Task:
Copy out the complete listing, word for word.

▬▬▬

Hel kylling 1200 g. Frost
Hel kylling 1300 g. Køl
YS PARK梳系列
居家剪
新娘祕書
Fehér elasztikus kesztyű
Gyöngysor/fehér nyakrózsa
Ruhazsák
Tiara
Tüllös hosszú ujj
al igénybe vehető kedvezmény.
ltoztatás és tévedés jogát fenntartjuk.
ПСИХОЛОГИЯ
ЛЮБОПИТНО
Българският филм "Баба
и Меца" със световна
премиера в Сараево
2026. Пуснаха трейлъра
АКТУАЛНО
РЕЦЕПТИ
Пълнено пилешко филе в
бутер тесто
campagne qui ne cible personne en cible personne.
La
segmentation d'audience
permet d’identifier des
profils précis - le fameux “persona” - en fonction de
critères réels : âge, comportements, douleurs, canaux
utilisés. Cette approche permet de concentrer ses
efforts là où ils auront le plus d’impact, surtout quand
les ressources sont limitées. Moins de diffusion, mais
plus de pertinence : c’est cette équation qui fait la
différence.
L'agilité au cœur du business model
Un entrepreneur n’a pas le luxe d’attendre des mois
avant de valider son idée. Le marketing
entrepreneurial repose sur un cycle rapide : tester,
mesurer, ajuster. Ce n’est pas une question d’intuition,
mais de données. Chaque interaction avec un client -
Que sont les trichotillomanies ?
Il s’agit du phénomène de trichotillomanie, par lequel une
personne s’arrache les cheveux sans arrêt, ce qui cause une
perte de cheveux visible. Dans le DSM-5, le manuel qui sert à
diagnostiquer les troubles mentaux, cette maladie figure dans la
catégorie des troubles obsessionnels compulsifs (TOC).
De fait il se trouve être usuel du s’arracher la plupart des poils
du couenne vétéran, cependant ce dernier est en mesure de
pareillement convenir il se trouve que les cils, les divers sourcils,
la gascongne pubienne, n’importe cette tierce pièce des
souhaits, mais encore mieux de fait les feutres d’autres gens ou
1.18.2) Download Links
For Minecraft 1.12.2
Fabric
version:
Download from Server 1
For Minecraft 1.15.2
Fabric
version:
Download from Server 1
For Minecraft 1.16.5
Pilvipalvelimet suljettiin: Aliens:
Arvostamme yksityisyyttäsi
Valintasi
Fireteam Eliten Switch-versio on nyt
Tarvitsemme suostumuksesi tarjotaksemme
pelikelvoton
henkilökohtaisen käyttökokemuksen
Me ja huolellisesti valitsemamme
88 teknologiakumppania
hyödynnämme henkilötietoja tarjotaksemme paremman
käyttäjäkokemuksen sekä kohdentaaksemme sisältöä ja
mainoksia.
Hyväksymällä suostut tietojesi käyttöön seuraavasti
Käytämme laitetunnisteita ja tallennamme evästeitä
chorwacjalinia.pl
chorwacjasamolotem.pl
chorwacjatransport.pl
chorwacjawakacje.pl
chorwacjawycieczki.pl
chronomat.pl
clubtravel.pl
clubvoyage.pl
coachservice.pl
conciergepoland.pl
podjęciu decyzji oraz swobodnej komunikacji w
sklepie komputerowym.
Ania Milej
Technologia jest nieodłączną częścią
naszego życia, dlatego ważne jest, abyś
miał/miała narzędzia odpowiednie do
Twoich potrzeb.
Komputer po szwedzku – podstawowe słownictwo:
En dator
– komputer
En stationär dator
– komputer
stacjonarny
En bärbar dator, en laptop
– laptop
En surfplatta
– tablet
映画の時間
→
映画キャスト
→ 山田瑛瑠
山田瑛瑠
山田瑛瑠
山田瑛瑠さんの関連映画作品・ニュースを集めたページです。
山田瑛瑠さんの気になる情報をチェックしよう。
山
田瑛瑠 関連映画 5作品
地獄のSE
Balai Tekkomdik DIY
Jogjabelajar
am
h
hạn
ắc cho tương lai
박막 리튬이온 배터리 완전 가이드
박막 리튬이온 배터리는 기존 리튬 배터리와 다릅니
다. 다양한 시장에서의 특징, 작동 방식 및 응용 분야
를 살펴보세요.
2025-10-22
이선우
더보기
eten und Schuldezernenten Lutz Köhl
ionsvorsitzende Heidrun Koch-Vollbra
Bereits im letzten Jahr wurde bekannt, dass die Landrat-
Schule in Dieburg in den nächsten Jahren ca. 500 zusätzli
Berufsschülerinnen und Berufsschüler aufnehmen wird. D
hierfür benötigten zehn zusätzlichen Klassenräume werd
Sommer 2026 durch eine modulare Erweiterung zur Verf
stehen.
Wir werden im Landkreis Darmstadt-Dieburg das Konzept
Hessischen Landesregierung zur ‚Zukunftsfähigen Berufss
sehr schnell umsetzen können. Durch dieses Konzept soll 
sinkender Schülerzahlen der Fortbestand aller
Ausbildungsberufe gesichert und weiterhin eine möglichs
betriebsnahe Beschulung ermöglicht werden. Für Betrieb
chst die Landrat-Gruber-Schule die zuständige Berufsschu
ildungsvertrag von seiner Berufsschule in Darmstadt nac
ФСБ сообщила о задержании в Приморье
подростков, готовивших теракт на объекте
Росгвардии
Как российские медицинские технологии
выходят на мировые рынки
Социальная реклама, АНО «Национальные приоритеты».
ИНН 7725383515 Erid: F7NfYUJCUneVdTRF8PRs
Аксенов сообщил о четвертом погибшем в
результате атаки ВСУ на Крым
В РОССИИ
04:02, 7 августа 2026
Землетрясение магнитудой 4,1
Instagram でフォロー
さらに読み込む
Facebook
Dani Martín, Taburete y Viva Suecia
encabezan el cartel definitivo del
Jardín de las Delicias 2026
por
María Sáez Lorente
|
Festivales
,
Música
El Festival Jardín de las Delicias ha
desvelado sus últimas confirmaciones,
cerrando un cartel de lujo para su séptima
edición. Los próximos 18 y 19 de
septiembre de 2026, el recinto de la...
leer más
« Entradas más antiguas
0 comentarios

▬▬▬

Result of the exercise:
Hel kylling 1200 g. Frost
Hel kylling 1300 g. Køl
YS PARK梳系列
居家剪
新娘祕書
Fehér elasztikus kesztyű
Gyöngysor/fehér nyakrózsa
Ruhazsák
Tiara
Tüllös hosszú ujj
al igénybe vehető kedvezmény.
ltoztatás és tévedés jogát fenntartjuk.
ПСИХОЛОГИЯ
ЛЮБОПИТНО
Българският филм "Баба
и Меца" със световна
премиера в Сараево
2026. Пуснаха трейлъра
АКТУАЛНО
РЕЦЕПТИ
Пълнено пилешко филе в
бутер тесто
campagne qui ne cible personne en cible personne.
La
segmentation d'audience
permet d’identifier des
profils précis - le fameux “persona” - en fonction de
critères réels : âge, comportements, douleurs, canaux
utilisés. Cette approche permet de concentrer ses
efforts là où ils auront le plus d’impact, surtout quand
les ressources sont limitées. Moins de diffusion, mais
plus de pertinence : c’est cette équation qui fait la
différence.
L'agilité au cœur du business model
Un entrepreneur n’a pas le luxe d’attendre des mois
avant de valider son idée. Le marketing
entrepreneurial repose sur un cycle rapide : tester,
mesurer, ajuster. Ce n’est pas une question d’intuition,
mais de données. Chaque interaction avec un client -
Que sont les trichotillomanies ?
Il s’agit du phénomène de trichotillomanie, par lequel une
personne s’arrache les cheveux sans arrêt, ce qui cause une
perte de cheveux visible. Dans le DSM-5, le manuel qui sert à
diagnostiquer les troubles mentaux, cette maladie figure dans la
catégorie des troubles obsessionnels compulsifs (TOC).
De fait il se trouve être usuel du s’arracher la plupart des poils
du couenne vétéran, cependant ce dernier est en mesure de
pareillement convenir il se trouve que les cils, les divers sourcils,
la gascongne pubienne, n’importe cette tierce pièce des
souhaits, mais encore mieux de fait les feutres d’autres gens ou
1.18.2) Download Links
For Minecraft 1.12.2
Fabric
version:
Download from Server 1
For Minecraft 1.15.2
Fabric
version:
Download from Server 1
For Minecraft 1.16.5
Pilvipalvelimet suljettiin: Aliens:
Arvostamme yksityisyyttäsi
Valintasi
Fireteam Eliten Switch-versio on nyt
Tarvitsemme suostumuksesi tarjotaksemme
pelikelvoton
henkilökohtaisen käyttökokemuksen
Me ja huolellisesti valitsemamme
88 teknologiakumppania
hyödynnämme henkilötietoja tarjotaksemme paremman
käyttäjäkokemuksen sekä kohdentaaksemme sisältöä ja
mainoksia.
Hyväksymällä suostut tietojesi käyttöön seuraavasti
Käytämme laitetunnisteita ja tallennamme evästeitä
chorwacjalinia.pl
chorwacjasamolotem.pl
chorwacjatransport.pl
chorwacjawakacje.pl
chorwacjawycieczki.pl
chronomat.pl
clubtravel.pl
clubvoyage.pl
coachservice.pl
conciergepoland.pl
podjęciu decyzji oraz swobodnej komunikacji w
sklepie komputerowym.
Ania Milej
Technologia jest nieodłączną częścią
naszego życia, dlatego ważne jest, abyś
miał/miała narzędzia odpowiednie do
Twoich potrzeb.
Komputer po szwedzku – podstawowe słownictwo:
En dator
– komputer
En stationär dator
– komputer
stacjonarny
En bärbar dator, en laptop
– laptop
En surfplatta
– tablet
映画の時間
→
映画キャスト
→ 山田瑛瑠
山田瑛瑠
山田瑛瑠
山田瑛瑠さんの関連映画作品・ニュースを集めたページです。
山田瑛瑠さんの気になる情報をチェックしよう。
山
田瑛瑠 関連映画 5作品
地獄のSE
Balai Tekkomdik DIY
Jogjabelajar
am
h
hạn
ắc cho tương lai
박막 리튬이온 배터리 완전 가이드
박막 리튬이온 배터리는 기존 리튬 배터리와 다릅니
다. 다양한 시장에서의 특징, 작동 방식 및 응용 분야
를 살펴보세요.
2025-10-22
이선우
더보기
eten und Schuldezernenten Lutz Köhl
ionsvorsitzende Heidrun Koch-Vollbra
Bereits im letzten Jahr wurde bekannt, dass die Landrat-
Schule in Dieburg in den nächsten Jahren ca. 500 zusätzli
Berufsschülerinnen und Berufsschüler aufnehmen wird. D
hierfür benötigten zehn zusätzlichen Klassenräume werd
Sommer 2026 durch eine modulare Erweiterung zur Verf
stehen.
Wir werden im Landkreis Darmstadt-Dieburg das Konzept
Hessischen Landesregierung zur ‚Zukunftsfähigen Berufss
sehr schnell umsetzen können. Durch dieses Konzept soll 
sinkender Schülerzahlen der Fortbestand aller
Ausbildungsberufe gesichert und weiterhin eine möglichs
betriebsnahe Beschulung ermöglicht werden. Für Betrieb
chst die Landrat-Gruber-Schule die zuständige Berufsschu
ildungsvertrag von seiner Berufsschule in Darmstadt nac
ФСБ сообщила о задержании в Приморье
подростков, готовивших теракт на объекте
Росгвардии
Как российские медицинские технологии
выходят на мировые рынки
Социальная реклама, АНО «Национальные приоритеты».
ИНН 7725383515 Erid: F7NfYUJCUneVdTRF8PRs
Аксенов сообщил о четвертом погибшем в
результате атаки ВСУ на Крым
В РОССИИ
04:02, 7 августа 2026
Землетрясение магнитудой 4,1
Instagram でフォロー
さらに読み込む
Facebook
Dani Martín, Taburete y Viva Suecia
encabezan el cartel definitivo del
Jardín de las Delicias 2026
por
María Sáez Lorente
|
Festivales
,
Música
El Festival Jardín de las Delicias ha
desvelado sus últimas confirmaciones,
cerrando un cartel de lujo para su séptima
edición. Los próximos 18 y 19 de
septiembre de 2026, el recinto de la...
leer más
« Entradas más antiguas
0 comentarios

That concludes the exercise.